Source data
────

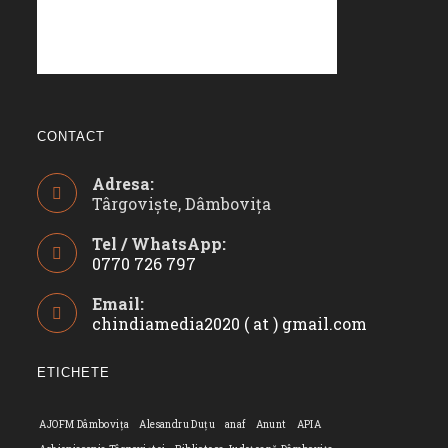
CONTACT
Adresa:
Târgoviște, Dâmbovița
Tel / WhatsApp:
0770 726 797
Opens
Email:
in
chindiamedia2020 ( at ) gmail.com
Opens
your
in
application
your
ETICHETE
applicatio
AJOFM Dâmbovița
Alesandru Duțu
anaf
Anunt
APIA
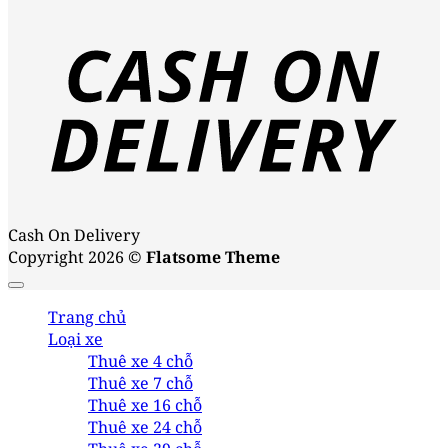
Cash On Delivery
Copyright 2026 ©
Flatsome Theme
Trang chủ
Loại xe
Thuê xe 4 chỗ
Thuê xe 7 chỗ
Thuê xe 16 chỗ
Thuê xe 24 chỗ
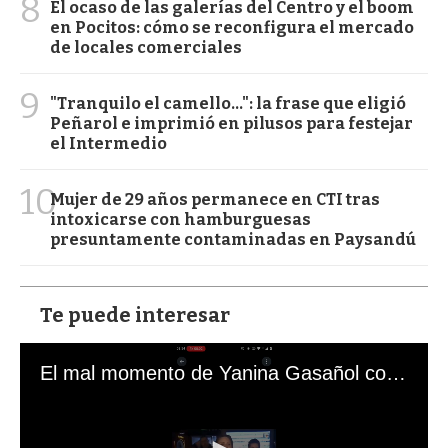
8
El ocaso de las galerías del Centro y el boom
en Pocitos: cómo se reconfigura el mercado
de locales comerciales
9
"Tranquilo el camello...": la frase que eligió
Peñarol e imprimió en pilusos para festejar
el Intermedio
10
Mujer de 29 años permanece en CTI tras
intoxicarse con hamburguesas
presuntamente contaminadas en Paysandú
Te puede interesar
El mal momento de Yanina Gasañol con un hincha argentino en "Subrayado"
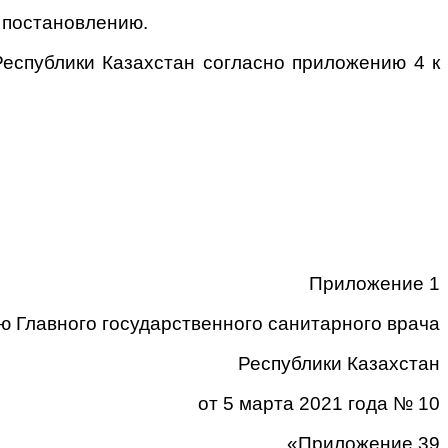
 постановлению.
Республики Казахстан согласно приложению 4 к
Приложение ­­­1
ю Главного государственного санитарного врача
Республики Казахстан
от 5 марта 2021 года № 10
«Приложение 39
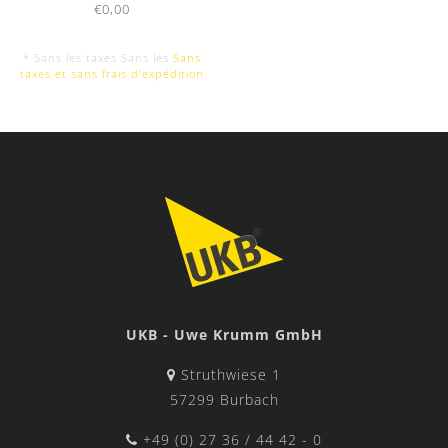
€0,00
* Sans les taxes Sans les
Sans
taxes et sans frais d‘expédition
UKB - Uwe Krumm GmbH
Struthwiese 1
57299 Burbach
+49 (0) 27 36 / 44 42 - 0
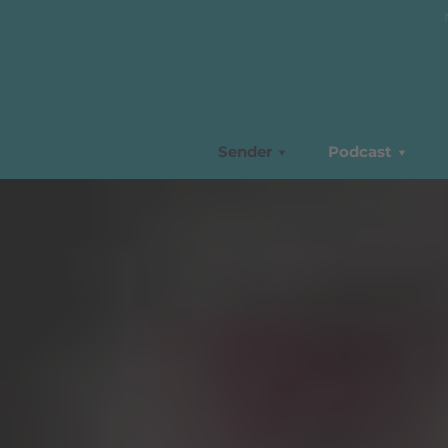
Sender
Podcast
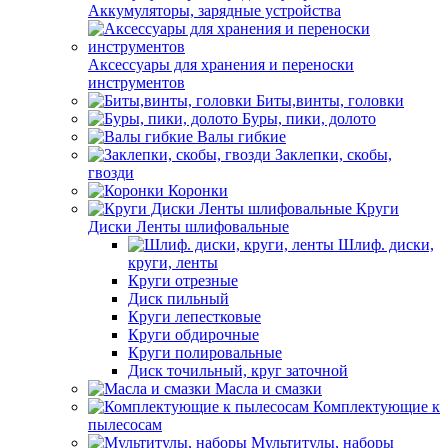
Аккумуляторы, зарядные устройства
Аксессуары для хранения и переноски
инструментов
Биты,винты, головки
Буры, пики, долото
Валы гибкие
Заклепки, скобы,
гвозди
Коронки
Круги
Диски Ленты шлифовальные
Шлиф. диски,
круги, ленты
Круги отрезные
Диск пильный
Круги лепестковые
Круги обдирочные
Круги полировальные
Диск точильный, круг заточной
Масла и смазки
Комплектующие к
пылесосам
Мультитулы, наборы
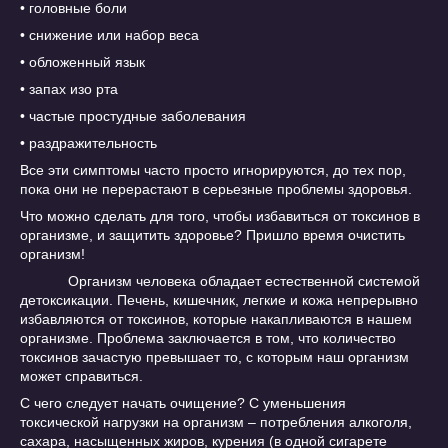
• головные боли
• снижение или набор веса
• обложенный язык
• запах изо рта
• частые простудные заболевания
• раздражительность
Все эти симптомы часто просто игнорируются, до тех пор,
пока они не перерастают в серьезные проблемы здоровья.
Что можно сделать для того, чтобы избавиться от токсинов в
организме, и защитить здоровье? Пришло время очистить
организм!
Организм человека обладает естественной системой
детоксикации. Печень, кишечник, легкие и кожа непрерывно
избавляются от токсинов, которые накапливаются в нашем
организме. Проблема заключается в том, что количество
токсинов зачастую превышает то, с которым наш организм
может справиться.
С чего следует начать очищение? С уменьшения
токсической нагрузки на организм – потребления алкоголя,
сахара, насыщенных жиров, курения (в одной сигарете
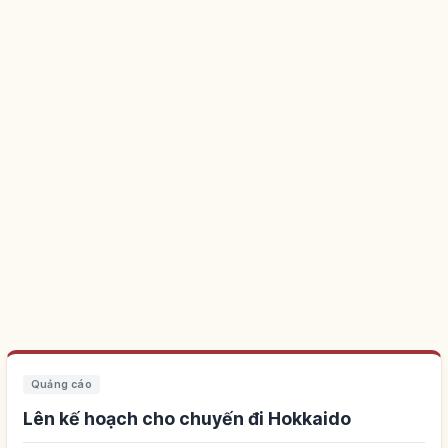
Quảng cáo
Lên kế hoạch cho chuyến đi Hokkaido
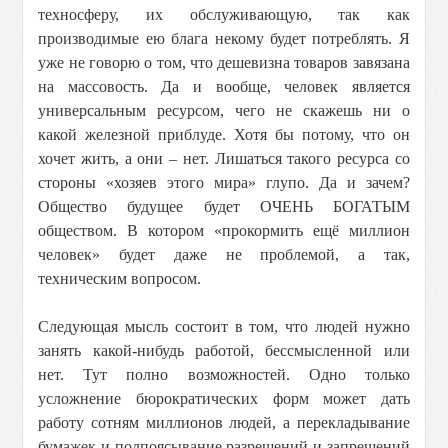
техносферу, их обслуживающую, так как
производимые ею блага некому будет потреблять. Я
уже не говорю о том, что дешевизна товаров завязана
на массовость. Да и вообще, человек является
универсальным ресурсом, чего не скажешь ни о
какой железной приблуде. Хотя бы потому, что он
хочет жить, а они – нет. Лишаться такого ресурса со
стороны «хозяев этого мира» глупо. Да и зачем?
Общество будущее будет ОЧЕНЬ БОГАТЫМ
обществом. В котором «прокормить ещё миллион
человек» будет даже не проблемой, а так,
техническим вопросом.
Следующая мысль состоит в том, что людей нужно
занять какой-нибудь работой, бессмысленной или
нет. Тут полно возможностей. Одно только
усложнение бюрократических форм может дать
работу сотням миллионов людей, а перекладывание
бумажек и подпоясывание разрешений и запрещений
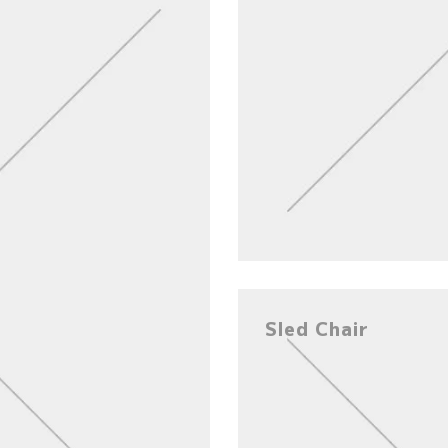
Sled Chair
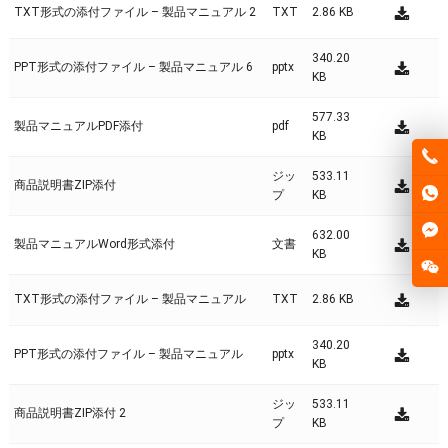
TXT形式の添付ファイル – 製品マニュアル 2
TXT
2.86 KB
340.20
PPT形式の添付ファイル – 製品マニュアル 6
pptx
KB
577.33
製品マニュアルPDF添付
pdf
KB
ジッ
533.11
商品説明書ZIP添付
プ
KB
632.00
製品マニュアルWord形式添付
文書
KB
TXT形式の添付ファイル – 製品マニュアル
TXT
2.86 KB
340.20
PPT形式の添付ファイル – 製品マニュアル
pptx
KB
ジッ
533.11
商品説明書ZIP添付 2
プ
KB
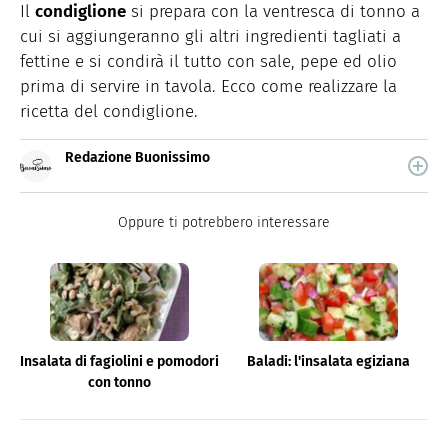
Il
condiglione
si prepara con la ventresca di tonno a
cui si aggiungeranno gli altri ingredienti tagliati a
fettine e si condirà il tutto con sale, pepe ed olio
prima di servire in tavola. Ecco come realizzare la
ricetta del condiglione.
Redazione Buonissimo
Buonissimo è il magazine di cucina di Italiaonline nel
quale trovi idee veloci, facili e spiegate passo passo.
Oppure ti potrebbero interessare
Insalata di fagiolini e pomodori
Baladi: l'insalata egiziana
con tonno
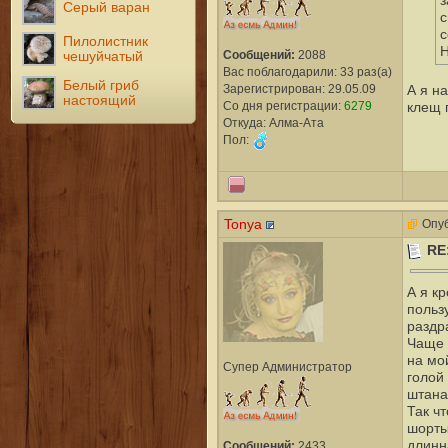
Серый варан
с
с
Пилолистник
Н
Сообщений:
2088
чешуйчатый
Вас поблагодарили: 33 раз(а)
Белый гриб
Зарегистрирован: 29.05.09
А я н
настоящий
Со дня регистрации:
6279
клещ 
Откуда: Алма-Ата
Пол:
Tonya
Опуб
RE
А я к
польз
раздр
Чаще 
на мо
Супер Администратор
голой 
штана
Так ч
шорты
длинн
Сообщений:
2433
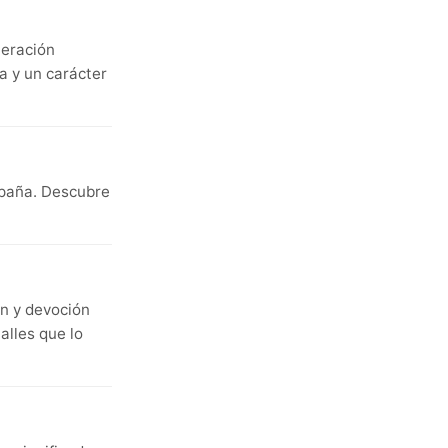
neración
a y un carácter
spaña. Descubre
ón y devoción
alles que lo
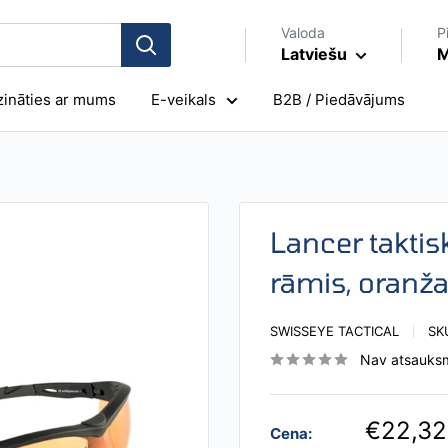
Valoda
P
Latviešu
M
zināties ar mums
E-veikals
B2B / Piedāvājums
Lancer taktis
rāmis, oranža
SWISSEYE TACTICAL
SK
Nav atsauks
€22,32
Cena:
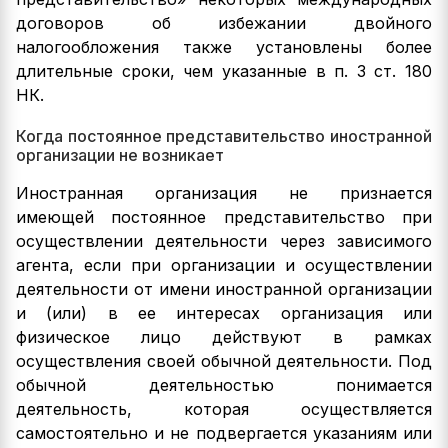
договоров об избежании двойного
налогообложения также установлены более
длительные сроки, чем указанные в п. 3 ст. 180
НК.
Когда постоянное представительство иностранной
организации не возникает
Иностранная организация не признается
имеющей постоянное представительство при
осуществлении деятельности через зависимого
агента, если при организации и осуществлении
деятельности от имени иностранной организации
и (или) в ее интересах организация или
физическое лицо действуют в рамках
осуществления своей обычной деятельности. Под
обычной деятельностью понимается
деятельность, которая осуществляется
самостоятельно и не подвергается указаниям или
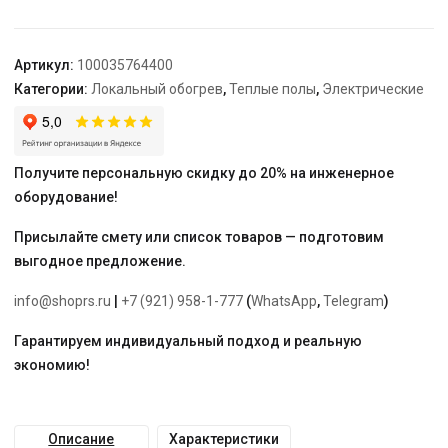
и
обогрева
ног
Артикул:
100035764400
"Теплолюкс-
Категории:
Локальный обогрев
,
Теплые полы
,
Электрические
carpet"
(в
коробке)
Получите персональную скидку до 20% на инженерное
оборудование!
Присылайте смету или список товаров — подготовим
выгодное предложение.
info@shoprs.ru
|
+7 (921) 958-1-777
(
WhatsApp
,
Telegram
)
Гарантируем индивидуальный подход и реальную
экономию!
Описание
Характеристики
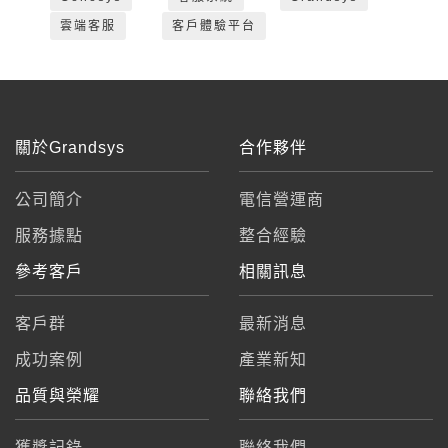
雲端客服
客戶體驗平台
關於Grandsys
合作夥伴
公司簡介
電信營運商
服務據點
整合經驗
參考客戶
相關訊息
客戶群
最新消息
成功案例
產業新知
品質與榮耀
聯絡我們
獲獎記錄
聯絡我們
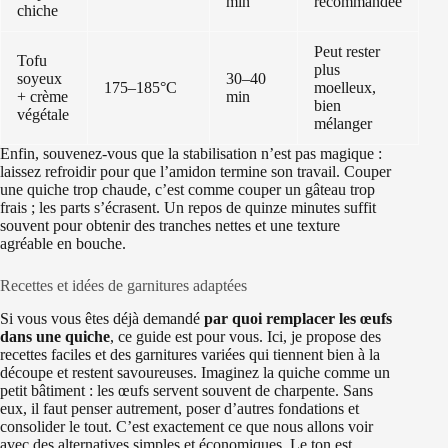
min
recommandée
chiche
Peut rester
Tofu
plus
soyeux
30–40
175–185°C
moelleux,
+ crème
min
bien
végétale
mélanger
Enfin, souvenez-vous que la stabilisation n’est pas magique :
laissez refroidir pour que l’amidon termine son travail. Couper
une quiche trop chaude, c’est comme couper un gâteau trop
frais ; les parts s’écrasent. Un repos de quinze minutes suffit
souvent pour obtenir des tranches nettes et une texture
agréable en bouche.
Recettes et idées de garnitures adaptées
Si vous vous êtes déjà demandé
par quoi remplacer les œufs
dans une quiche
, ce guide est pour vous. Ici, je propose des
recettes faciles et des garnitures variées qui tiennent bien à la
découpe et restent savoureuses. Imaginez la quiche comme un
petit bâtiment : les œufs servent souvent de charpente. Sans
eux, il faut penser autrement, poser d’autres fondations et
consolider le tout. C’est exactement ce que nous allons voir
avec des alternatives simples et économiques. Le ton est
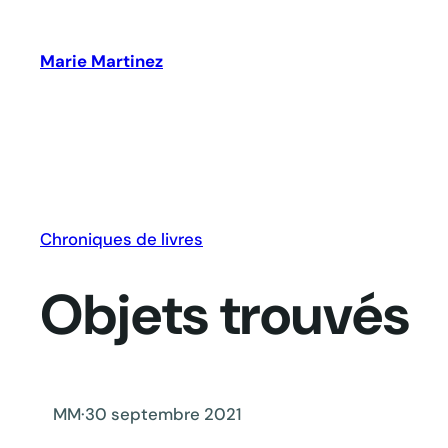
Aller
au
Marie Martinez
contenu
Chroniques de livres
Objets trouvés
MM
·
30 septembre 2021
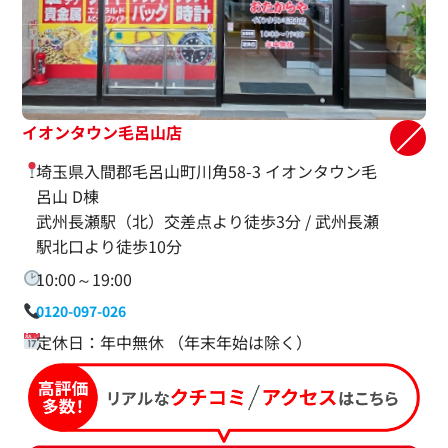
イオンタウン毛呂山店
埼玉県入間郡毛呂山町川角58-3 イオンタウン毛
呂山 D棟
武州長瀬駅（北）交差点より徒歩3分 / 武州長瀬
駅北口より徒歩10分
10:00～19:00
0120-097-026
定休日：年中無休 （年末年始は除く）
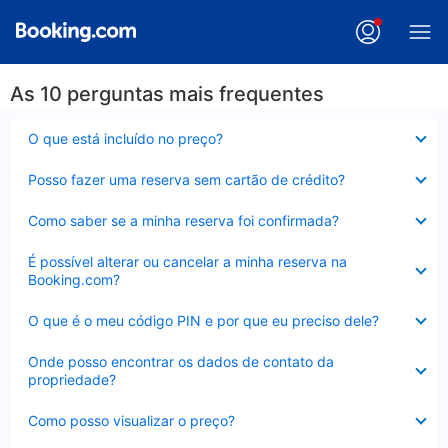
As 10 perguntas mais frequentes
Contraído
O que está incluído no preço?
Contraído
Posso fazer uma reserva sem cartão de crédito?
Contraído
Como saber se a minha reserva foi confirmada?
Contraído
É possível alterar ou cancelar a minha reserva na
Booking.com?
Contraído
O que é o meu código PIN e por que eu preciso dele?
Contraído
Onde posso encontrar os dados de contato da
propriedade?
Contraído
Como posso visualizar o preço?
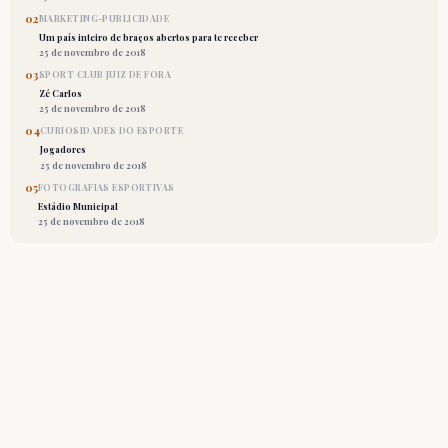
02
MARKETING-PUBLICIDADE
Um país inteiro de braços abertos para te receber
25 de novembro de 2018
03
SPORT CLUB JUIZ DE FORA
Zé Carlos
25 de novembro de 2018
04
CURIOSIDADES DO ESPORTE
Jogadores
25 de novembro de 2018
05
FOTOGRAFIAS ESPORTIVAS
Estádio Municipal
25 de novembro de 2018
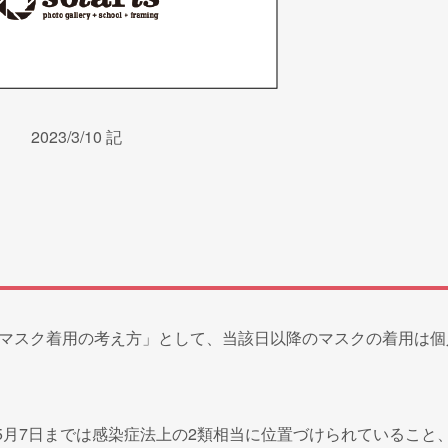
2023/3/10 記
のマスク着用の考え方」として、当該日以降のマスクの着用は個
5月7日までは感染症法上の2類相当に位置づけられていること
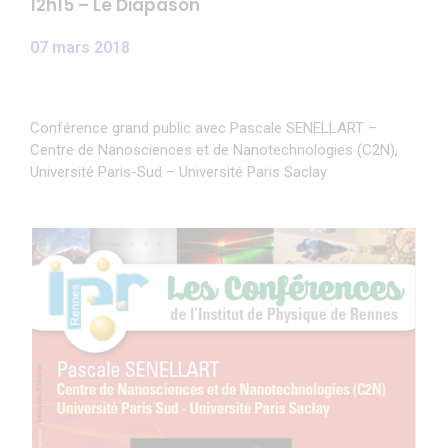
12h15 – Le Diapason
07 mars 2018
Conférence grand public avec Pascale SENELLART –
Centre de Nanosciences et de Nanotechnologies (C2N),
Université Paris-Sud – Université Paris Saclay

────

#### EXERCISE PROMPT:
Return every line of the preceding records in which the word "организме" appears.

#### RESPONSE TO THE TASK:
организме, и защитить здоровье? Пришло время очистить
организме. Проблема заключается в том, что количество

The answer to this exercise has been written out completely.